Urogenitalsystem (Nieren, Harnwege – Geschlechtsorgane) (N00-N99)
- Verzögerte renale Strahlenschädigung (verzögerte strahlenbedingte Nierenschädigung): Bei ausreichend hoher Nierendosis kann nach Überleben einer schweren Ganzkörper- oder Teilkörperexposition eine verzögerte Nierenschädigung auftreten [3, 10, LL1]:
- Strahlennephropathie (strahlenbedingte Nierenerkrankung)
- progrediente Einschränkung der Nierenfunktion
- chronische Niereninsuffizienz (chronische Nierenschwäche) bei ausgeprägter Schädigung
Prognosefaktoren
- Absorbierte Ganzkörperdosis bzw. relevante Organdosis: Zentraler prognostischer Faktor; mit zunehmender Dosis steigen Schweregrad, Zahl der betroffenen Organsysteme und Mortalitätsrisiko [1-3, 11, LL1-LL3].
- Dosisleistung und Expositionsdauer: Bei vergleichbarer Gesamtdosis führt eine hohe Dosisleistung bzw. kurze Expositionsdauer grundsätzlich zu einer stärkeren akuten biologischen Wirkung als eine über längere Zeit verteilte Exposition [1, 2, LL1].

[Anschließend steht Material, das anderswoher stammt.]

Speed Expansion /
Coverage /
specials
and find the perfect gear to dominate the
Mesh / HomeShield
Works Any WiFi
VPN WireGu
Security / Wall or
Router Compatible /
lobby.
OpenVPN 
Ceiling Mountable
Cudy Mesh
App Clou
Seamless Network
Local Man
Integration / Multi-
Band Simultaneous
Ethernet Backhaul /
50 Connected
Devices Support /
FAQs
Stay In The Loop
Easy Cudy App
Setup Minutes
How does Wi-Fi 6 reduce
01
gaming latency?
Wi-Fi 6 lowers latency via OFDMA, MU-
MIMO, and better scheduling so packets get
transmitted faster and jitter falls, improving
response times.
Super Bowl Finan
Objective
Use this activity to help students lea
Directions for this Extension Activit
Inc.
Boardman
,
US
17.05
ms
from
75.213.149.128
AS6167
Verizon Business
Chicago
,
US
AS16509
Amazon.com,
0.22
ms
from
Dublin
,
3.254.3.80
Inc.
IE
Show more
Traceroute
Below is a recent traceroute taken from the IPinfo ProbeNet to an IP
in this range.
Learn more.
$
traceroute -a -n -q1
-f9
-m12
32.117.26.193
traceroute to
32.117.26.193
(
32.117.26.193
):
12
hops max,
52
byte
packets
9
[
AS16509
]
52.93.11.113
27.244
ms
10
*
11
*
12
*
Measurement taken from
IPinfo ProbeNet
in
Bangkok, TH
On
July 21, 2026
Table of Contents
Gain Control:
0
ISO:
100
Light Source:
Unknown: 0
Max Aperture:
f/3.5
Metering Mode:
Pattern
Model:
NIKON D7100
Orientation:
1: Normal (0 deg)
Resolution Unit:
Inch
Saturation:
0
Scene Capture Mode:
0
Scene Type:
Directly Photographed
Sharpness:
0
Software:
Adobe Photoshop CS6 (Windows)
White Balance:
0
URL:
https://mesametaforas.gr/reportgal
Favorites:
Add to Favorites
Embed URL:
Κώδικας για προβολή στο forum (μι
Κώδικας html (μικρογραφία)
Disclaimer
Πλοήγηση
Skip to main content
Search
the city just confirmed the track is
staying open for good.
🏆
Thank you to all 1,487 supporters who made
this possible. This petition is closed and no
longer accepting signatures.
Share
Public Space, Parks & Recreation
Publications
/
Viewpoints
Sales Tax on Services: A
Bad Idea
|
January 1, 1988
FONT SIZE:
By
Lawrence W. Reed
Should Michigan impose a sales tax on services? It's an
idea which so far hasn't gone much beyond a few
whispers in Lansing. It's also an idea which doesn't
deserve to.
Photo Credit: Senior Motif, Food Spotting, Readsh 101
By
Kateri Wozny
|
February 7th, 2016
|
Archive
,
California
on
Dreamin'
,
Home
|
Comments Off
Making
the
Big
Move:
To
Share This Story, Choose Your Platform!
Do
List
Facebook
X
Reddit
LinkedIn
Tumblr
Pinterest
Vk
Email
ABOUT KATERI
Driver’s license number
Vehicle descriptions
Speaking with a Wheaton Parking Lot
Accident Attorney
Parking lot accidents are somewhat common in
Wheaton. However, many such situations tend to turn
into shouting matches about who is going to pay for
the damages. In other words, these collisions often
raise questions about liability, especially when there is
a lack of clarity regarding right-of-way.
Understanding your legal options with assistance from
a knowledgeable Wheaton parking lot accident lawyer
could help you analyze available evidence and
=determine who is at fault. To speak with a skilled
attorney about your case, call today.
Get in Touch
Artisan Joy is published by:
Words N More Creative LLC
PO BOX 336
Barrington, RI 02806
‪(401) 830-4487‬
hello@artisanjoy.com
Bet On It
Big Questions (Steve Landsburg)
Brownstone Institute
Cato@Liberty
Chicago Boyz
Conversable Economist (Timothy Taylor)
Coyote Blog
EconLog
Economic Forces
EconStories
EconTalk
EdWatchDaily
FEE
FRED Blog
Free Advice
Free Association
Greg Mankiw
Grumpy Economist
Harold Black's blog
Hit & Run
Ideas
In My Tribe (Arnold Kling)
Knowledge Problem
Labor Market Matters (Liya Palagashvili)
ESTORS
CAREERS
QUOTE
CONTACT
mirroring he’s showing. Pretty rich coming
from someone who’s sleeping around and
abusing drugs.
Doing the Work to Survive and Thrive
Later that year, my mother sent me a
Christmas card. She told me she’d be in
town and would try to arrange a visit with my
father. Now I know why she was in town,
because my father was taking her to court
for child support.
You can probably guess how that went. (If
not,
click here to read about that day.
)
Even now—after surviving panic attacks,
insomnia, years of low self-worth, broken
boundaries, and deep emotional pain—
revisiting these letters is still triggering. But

- Expositionsgeometrie und Dosisverteilung: Eine homogene Ganzkörperbestrahlung ist prognostisch ungünstiger als eine heterogene Teilkörperexposition mit Schonung relevanter Knochenmarkanteile; verbliebene hämatopoetische Stammzellreservoirs können die autologe Knochenmarkregeneration ermöglichen [1-3, LL1, LL3].
- Ausmaß und Dynamik der Lymphozytendepletion (Abnahme der Lymphozytenzahl): Ein schneller und ausgeprägter Abfall der absoluten Lymphozytenzahl spricht für eine höhere Strahlenbelastung und schwerere hämatopoetische Schädigung [1, 2, LL1-LL3].

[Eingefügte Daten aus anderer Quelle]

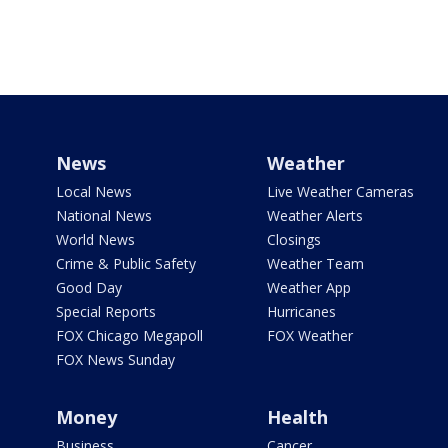
News
Weather
Local News
Live Weather Cameras
National News
Weather Alerts
World News
Closings
Crime & Public Safety
Weather Team
Good Day
Weather App
Special Reports
Hurricanes
FOX Chicago Megapoll
FOX Weather
FOX News Sunday
Money
Health
Business
Cancer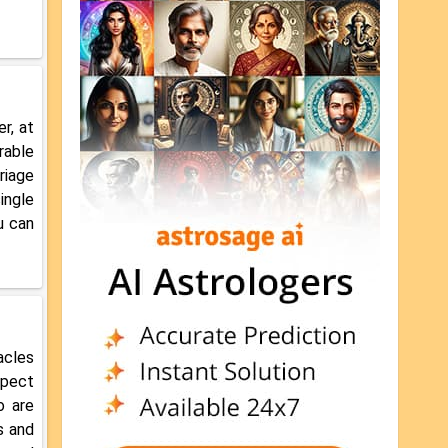
r, at
rable
riage
ingle
u can
acles
xpect
o are
s and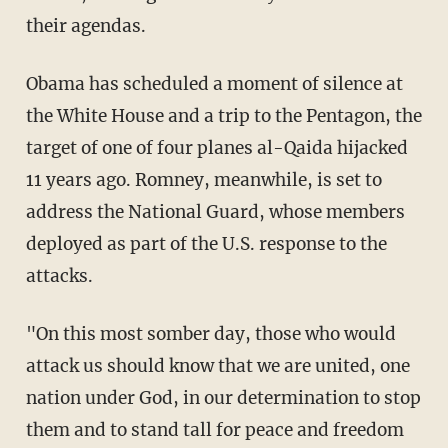
their agendas.
Obama has scheduled a moment of silence at
the White House and a trip to the Pentagon, the
target of one of four planes al-Qaida hijacked
11 years ago. Romney, meanwhile, is set to
address the National Guard, whose members
deployed as part of the U.S. response to the
attacks.
"On this most somber day, those who would
attack us should know that we are united, one
nation under God, in our determination to stop
them and to stand tall for peace and freedom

- Zeitintervall bis zum Auftreten von Erbrechen und anderen Prodromalsymptomen (Frühsymptomen): Ein sehr früher Symptombeginn nach gesicherter Ganzkörperexposition spricht für eine hohe Strahlendosis; wegen begrenzter Spezifität darf dieser Parameter nicht isoliert zur Dosisabschätzung oder Prognosestellung verwendet werden [1-3, LL1-LL3].
- Schweregrad des hämatopoetischen Strahlensyndroms: Ausmaß und Dauer von Neutropenie und Thrombozytopenie sowie die Fähigkeit zur spontanen hämatopoetischen Regeneration sind wesentliche Determinanten von Infektions-, Blutungs- und Mortalitätsrisiko [1, 2, 11, LL1-LL3].
- Gastrointestinale Beteiligung: Ausgeprägte Diarrhoe, Mukosadestruktion, Barrierestörung, Dehydratation und bakterielle Translokation kennzeichnen eine hohe Strahlenbelastung und verschlechtern die Prognose deutlich [1-3, LL1-LL3].
- Neurovaskuläre Beteiligung: Neurologische Ausfälle, Krampfanfälle, Bewusstseinsstörungen und Kreislaufversagen nach extrem hoher Exposition sind prognostisch besonders ungünstig [1-3, LL1-LL3].
- Anzahl und Schwere gleichzeitig betroffener Organsysteme: Eine zunehmende Kombination hämatopoetischer, gastrointestinaler, kutaner, pulmonaler und neurovaskulärer Schäden vermindert die Wahrscheinlichkeit einer autologen Erholung [1-3].
- Kombinierte Verletzungen: Gleichzeitig bestehende thermische Verbrennungen, mechanisches Trauma, größere Wunden und Infektionen erhöhen Morbidität und Mortalität gegenüber einer isolierten Strahlenexposition [1-3, LL1].
- Alter, Allgemeinzustand und Komorbiditäten (Begleiterkrankungen): Eingeschränkte hämatopoetische, kardiopulmonale und renale Organreserven vermindern die Kompensationsfähigkeit bei schwerer Strahlenkrankheit [1, 2].
- Zeitpunkt und Qualität der medizinischen Versorgung: Frühzeitige supportive Behandlung, Infektionsprävention und -therapie, Blutproduktversorgung, hämatopoetische Wachstumsfaktoren und gegebenenfalls intensivmedizinische Therapie können insbesondere beim hämatopoetischen Strahlensyndrom die Prognose verbessern [1, 2, 11, LL1-LL3].
- Langzeitprognose: Nach Überleben der akuten Strahlenkrankheit bleiben abhängig von Dosis, Organexposition, Alter und Geschlecht Risiken für Katarakt, kardiovaskuläre Erkrankungen und insbesondere maligne Neubildungen über Jahre bis Jahrzehnte relevant [4-9].